Recent advances in the understanding of Nipah virus immunopathogenesis and anti-viral approaches.

Nipah virus (NiV) is a highly lethal zoonotic paramyxovirus that emerged at the end of last century as a human pathogen capable of causing severe acute respiratory infection and encephalitis. Although NiV provokes serious diseases in numerous mammalian species, the infection seems to be asymptomatic in NiV natural hosts, the fruit bats, which provide a continuous virus source for further outbreaks. Consecutive human-to-human transmission has been frequently observed during outbreaks in Bangladesh and India. NiV was shown to interfere with the innate immune response and interferon type I signaling, restraining the anti-viral response and permitting viral spread. Studies of adaptive immunity in infected patients and animal models have suggested an unbalanced immune response during NiV infection. Here, we summarize some of the recent studies of NiV pathogenesis and NiV-induced modulation of both innate and adaptive immune responses, as well as the development of novel prophylactic and therapeutic approaches, necessary to control this highly lethal emerging infection. Copyright:

Introduction

Emerging infectious diseases pose a significant threat to human and animal welfare in the world. Nipah virus (NiV) is a recently emerged zoonotic Paramyxovirus, from the Mononegavirales order, capable of causing considerable morbidity and mortality in numerous mammalian species, including humans [1– 3]. Although NiV infection remains rare in humans, this virus has captured the attention of both scientific and public health communities because of its high fatality rate, ranging from 40% in Malaysia to more than 90% in Bangladesh and India, where it was associated with frequent person-to-person transmission [4, 5]. Having the capacity to cause severe zoonosis with serious health and economic problems, without efficient treatment yet available, NiV is considered a possible agent for bioterrorism [6], has global pandemic potential [7], and is classified as a biosecurity level 4 (BSL4) pathogen. In 2015, the World Health Organization included NiV in the Blueprint list of eight priority pathogens for research and development in a public health emergency context [8]. Furthermore, the Coalition for Epidemic Preparedness Innovations has targeted NiV as a priority for vaccine development on the basis of its high potential to cause severe outbreaks [9].

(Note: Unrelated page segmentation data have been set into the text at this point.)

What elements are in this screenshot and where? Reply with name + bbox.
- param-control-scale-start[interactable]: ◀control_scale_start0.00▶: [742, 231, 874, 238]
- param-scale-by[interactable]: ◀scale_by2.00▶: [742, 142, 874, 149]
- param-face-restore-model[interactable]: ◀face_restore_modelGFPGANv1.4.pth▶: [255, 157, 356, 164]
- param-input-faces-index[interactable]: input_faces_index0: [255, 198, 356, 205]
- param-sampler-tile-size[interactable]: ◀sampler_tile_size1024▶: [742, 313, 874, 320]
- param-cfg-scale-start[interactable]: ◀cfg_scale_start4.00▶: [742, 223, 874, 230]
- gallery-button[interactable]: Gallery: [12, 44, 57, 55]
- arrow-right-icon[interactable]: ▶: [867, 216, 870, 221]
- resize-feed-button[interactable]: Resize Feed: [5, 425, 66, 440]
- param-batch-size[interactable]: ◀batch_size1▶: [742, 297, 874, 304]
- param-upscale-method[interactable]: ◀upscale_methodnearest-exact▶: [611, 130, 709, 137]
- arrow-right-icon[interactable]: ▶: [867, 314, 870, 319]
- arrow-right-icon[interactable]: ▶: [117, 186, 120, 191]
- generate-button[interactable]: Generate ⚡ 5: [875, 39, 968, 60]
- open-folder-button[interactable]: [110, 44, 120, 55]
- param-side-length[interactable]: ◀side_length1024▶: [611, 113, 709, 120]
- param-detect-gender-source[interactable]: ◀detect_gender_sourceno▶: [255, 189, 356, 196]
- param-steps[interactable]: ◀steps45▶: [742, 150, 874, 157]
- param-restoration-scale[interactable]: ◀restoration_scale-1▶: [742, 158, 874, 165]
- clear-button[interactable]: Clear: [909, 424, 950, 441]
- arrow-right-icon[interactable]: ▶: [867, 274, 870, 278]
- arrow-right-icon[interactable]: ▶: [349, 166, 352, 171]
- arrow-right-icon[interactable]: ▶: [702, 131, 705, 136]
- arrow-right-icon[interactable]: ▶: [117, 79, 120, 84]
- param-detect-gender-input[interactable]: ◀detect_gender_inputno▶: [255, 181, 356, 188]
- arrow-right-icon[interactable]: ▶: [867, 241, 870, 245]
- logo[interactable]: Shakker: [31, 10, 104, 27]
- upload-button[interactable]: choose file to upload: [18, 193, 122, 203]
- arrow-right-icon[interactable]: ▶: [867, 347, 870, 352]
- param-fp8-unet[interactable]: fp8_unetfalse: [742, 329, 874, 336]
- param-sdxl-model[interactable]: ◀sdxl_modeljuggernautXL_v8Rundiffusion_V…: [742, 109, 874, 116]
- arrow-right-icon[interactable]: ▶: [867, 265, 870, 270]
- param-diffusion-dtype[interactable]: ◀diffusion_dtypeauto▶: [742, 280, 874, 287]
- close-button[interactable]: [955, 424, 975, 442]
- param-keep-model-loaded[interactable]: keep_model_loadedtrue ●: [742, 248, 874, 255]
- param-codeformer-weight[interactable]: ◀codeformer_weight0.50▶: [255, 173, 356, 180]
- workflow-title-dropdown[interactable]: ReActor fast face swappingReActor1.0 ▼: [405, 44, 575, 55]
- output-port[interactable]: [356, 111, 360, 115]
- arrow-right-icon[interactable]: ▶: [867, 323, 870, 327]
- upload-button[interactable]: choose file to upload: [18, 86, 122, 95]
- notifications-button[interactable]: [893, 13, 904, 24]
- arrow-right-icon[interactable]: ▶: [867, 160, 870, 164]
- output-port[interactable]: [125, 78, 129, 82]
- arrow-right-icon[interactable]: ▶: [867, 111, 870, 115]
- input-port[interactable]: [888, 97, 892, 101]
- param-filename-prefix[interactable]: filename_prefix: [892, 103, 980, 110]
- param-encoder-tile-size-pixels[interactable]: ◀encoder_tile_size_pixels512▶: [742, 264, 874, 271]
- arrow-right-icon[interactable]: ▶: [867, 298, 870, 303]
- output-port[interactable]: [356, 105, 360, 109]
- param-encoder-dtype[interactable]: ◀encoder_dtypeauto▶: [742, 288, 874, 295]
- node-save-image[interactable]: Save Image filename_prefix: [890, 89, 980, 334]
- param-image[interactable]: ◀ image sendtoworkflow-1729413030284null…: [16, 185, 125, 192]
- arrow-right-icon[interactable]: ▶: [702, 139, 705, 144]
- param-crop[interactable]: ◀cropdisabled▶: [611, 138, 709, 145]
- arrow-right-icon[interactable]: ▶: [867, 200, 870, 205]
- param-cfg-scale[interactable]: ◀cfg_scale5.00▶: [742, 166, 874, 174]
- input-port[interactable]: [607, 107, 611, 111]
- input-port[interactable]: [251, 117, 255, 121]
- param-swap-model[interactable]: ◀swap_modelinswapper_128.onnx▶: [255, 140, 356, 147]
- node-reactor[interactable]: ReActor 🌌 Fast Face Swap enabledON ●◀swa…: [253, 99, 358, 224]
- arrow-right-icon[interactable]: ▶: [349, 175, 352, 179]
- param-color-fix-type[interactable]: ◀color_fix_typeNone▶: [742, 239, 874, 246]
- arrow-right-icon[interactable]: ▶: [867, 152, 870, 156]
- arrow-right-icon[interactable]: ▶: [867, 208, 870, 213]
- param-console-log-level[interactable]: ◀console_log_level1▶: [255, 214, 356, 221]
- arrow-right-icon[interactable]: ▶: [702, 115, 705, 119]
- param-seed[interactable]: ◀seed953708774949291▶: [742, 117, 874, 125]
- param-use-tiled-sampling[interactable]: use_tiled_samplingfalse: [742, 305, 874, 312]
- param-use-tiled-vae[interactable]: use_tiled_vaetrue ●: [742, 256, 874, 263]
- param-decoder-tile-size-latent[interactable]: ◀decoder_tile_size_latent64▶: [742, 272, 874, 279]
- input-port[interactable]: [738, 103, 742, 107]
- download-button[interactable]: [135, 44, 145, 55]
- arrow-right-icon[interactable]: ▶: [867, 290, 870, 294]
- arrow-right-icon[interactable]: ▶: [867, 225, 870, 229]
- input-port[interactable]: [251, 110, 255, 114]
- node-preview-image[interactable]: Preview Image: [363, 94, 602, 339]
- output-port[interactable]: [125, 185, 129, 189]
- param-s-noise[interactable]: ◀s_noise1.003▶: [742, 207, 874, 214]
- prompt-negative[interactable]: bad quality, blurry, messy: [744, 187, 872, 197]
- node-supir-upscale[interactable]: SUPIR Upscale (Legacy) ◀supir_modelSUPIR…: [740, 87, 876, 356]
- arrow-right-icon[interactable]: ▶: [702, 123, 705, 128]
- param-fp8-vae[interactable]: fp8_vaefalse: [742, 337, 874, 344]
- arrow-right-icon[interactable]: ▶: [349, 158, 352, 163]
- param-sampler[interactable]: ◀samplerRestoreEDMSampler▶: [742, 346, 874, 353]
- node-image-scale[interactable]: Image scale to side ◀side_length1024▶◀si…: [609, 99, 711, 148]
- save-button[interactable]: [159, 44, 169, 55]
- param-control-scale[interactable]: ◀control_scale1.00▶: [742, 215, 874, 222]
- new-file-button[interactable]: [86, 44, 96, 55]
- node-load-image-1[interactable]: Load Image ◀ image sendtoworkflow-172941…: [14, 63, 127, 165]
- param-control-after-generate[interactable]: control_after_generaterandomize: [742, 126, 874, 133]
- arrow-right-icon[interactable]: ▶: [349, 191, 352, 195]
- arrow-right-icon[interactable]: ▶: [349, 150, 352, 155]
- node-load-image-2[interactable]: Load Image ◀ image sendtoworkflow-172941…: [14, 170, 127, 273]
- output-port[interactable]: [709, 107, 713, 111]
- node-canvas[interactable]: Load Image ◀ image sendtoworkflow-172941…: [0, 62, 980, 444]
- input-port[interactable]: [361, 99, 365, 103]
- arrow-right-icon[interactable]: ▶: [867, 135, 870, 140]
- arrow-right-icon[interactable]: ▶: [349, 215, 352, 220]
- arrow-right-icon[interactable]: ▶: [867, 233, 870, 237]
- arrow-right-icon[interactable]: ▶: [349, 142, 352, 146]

Viral structure and epidemiology

NiV belongs to Henipavirus genus, along with the highly pathogenic Hendra virus (HeV), which emerged in Australia in 1994 [10], and the non-pathogenic Cedar virus discovered in 2012 [11]. Moreover, Henipa-like full-length viral sequences were found in African fruit bats [12] and Chinese rats (Moijang virus) [13]. Two major genotypes of NiV have been identified so far: Malaysia and Bangladesh, which share 92% of nucleotide homology [14, 15] and present some differences in their pathogenicity [16]. The NiV genome is composed of a negative-sense, single, non-segmented RNA and contains six transcription units encoding for six viral structural proteins (3′-N-P-M-F-G-L-5′) and three predicted P gene products coding for non-structural proteins, C, V, and W, demonstrated to function as inhibitors of the host innate immune response [17– 20].

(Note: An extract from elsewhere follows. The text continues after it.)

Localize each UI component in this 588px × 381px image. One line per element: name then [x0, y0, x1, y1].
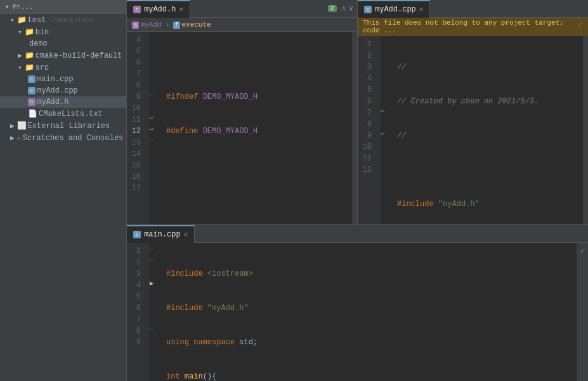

NiV was first identified as the cause of an outbreak of encephalitis in humans during 1998 to 1999 in Malaysia and Singapore [21]. The virus has been transmitted from infected pigs to humans, and the control of the epidemic necessitated culling over 1 million pigs, presenting a huge economic burden [22, 23]. Although no further outbreaks have occurred in Malaysia since then, annual outbreaks of the new NiV strain have started since 2001 in Bangladesh [5]. The new NiV cases have been identified in the other parts of Southeast Asia: one in Philippines [24] and three in India, with the last one in the state of Kerala, reaching a fatality rate of 91% [4], solidifying NiV as a persistent and serious threat in South Asia.

Fruit bats from Pteropus species (flying foxes) have been recognized as the natural host of NiV [25]. Deforestation in large regions of Southeast Asia damages bat roosting trees and food supplies, leading to the migration of bat colonies toward urban sites, thus increasing the contact with humans [26, 27]. NiV transmission from bats to humans was shown to occur through consumption of raw date palm juice or fruits contaminated with bat saliva or urine [28]. Alternatively, transmission occurs via close contact with infected domestic animals acting as viral amplifying vectors, such as pigs or horses, and via inter-human transmission in one third of NiV Bangladesh strain infections [5, 29, 30]. In addition, NiV and Henipa-like viruses have been molecularly or serologically detected (or both) in Pteropus bats in different countries from Asia and Africa [12], and the worldwide distribution of these bat species poses a threat to potential NiV pandemics [7].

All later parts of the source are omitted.